◆ Problem description: Tally every line of the entries that contains the string "ervaringen", then reply with only that number.

* * * * * * *

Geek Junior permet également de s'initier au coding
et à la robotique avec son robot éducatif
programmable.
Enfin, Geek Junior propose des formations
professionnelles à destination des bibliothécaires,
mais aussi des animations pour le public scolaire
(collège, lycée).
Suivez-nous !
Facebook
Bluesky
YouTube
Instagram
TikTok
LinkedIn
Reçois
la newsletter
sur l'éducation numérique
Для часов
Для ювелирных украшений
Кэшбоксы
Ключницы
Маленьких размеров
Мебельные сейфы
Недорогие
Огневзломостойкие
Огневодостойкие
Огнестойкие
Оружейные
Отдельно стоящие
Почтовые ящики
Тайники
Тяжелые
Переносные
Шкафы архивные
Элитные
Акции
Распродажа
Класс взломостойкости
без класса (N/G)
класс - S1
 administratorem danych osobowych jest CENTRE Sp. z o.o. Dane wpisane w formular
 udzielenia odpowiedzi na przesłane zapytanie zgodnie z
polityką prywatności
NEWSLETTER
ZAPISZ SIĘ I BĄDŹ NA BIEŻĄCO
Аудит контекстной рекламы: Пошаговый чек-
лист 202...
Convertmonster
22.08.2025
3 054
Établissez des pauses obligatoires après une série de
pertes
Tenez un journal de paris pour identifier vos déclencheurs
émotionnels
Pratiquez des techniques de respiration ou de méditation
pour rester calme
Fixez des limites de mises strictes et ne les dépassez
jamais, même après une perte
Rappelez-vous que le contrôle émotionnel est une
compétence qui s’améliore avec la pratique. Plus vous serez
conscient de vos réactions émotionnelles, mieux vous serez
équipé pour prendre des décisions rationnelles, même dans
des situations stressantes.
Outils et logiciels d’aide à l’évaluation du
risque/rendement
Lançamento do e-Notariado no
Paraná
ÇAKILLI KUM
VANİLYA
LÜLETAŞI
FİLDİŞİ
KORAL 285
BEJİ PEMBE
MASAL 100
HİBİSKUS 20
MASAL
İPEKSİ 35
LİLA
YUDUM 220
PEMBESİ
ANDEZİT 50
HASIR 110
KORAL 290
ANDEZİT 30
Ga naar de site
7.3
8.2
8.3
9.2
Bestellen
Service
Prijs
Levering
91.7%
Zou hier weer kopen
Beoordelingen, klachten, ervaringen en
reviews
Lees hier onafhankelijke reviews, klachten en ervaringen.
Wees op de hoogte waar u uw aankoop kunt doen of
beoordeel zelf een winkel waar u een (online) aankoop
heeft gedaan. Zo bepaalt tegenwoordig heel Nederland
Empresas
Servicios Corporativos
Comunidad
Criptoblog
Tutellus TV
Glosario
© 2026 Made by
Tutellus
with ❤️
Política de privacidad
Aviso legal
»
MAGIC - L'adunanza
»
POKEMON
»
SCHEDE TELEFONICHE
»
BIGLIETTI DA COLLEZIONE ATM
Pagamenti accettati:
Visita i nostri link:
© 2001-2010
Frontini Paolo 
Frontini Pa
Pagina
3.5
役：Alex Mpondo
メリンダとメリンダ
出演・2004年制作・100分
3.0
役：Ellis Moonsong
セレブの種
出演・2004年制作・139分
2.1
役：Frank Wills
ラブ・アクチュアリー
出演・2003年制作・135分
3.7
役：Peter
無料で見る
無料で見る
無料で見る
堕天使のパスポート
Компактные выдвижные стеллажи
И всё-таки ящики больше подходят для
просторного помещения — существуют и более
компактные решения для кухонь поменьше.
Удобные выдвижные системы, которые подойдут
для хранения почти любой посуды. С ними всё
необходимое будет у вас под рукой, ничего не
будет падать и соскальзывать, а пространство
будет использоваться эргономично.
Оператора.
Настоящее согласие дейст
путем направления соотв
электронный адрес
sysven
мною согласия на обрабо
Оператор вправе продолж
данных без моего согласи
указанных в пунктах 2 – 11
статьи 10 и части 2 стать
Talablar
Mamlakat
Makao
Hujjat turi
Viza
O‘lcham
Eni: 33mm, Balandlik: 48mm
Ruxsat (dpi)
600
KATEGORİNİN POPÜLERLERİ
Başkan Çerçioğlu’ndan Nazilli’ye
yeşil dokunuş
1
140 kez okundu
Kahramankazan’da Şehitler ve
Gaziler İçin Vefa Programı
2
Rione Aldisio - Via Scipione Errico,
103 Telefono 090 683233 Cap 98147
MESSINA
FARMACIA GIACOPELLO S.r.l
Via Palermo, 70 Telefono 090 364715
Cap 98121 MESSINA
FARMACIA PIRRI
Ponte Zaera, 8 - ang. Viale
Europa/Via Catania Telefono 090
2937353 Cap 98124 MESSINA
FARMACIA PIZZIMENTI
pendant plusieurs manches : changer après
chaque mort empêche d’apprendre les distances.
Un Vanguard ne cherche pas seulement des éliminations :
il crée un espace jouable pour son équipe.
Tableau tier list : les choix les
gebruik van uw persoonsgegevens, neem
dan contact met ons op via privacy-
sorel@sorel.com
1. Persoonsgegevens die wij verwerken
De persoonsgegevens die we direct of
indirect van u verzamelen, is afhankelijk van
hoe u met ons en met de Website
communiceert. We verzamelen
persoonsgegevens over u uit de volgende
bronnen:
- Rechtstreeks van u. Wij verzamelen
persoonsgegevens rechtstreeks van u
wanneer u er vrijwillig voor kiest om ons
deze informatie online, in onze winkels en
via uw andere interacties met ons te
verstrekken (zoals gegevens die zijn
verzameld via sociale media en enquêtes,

* * * * * * *

◆ Result of the exercise: 2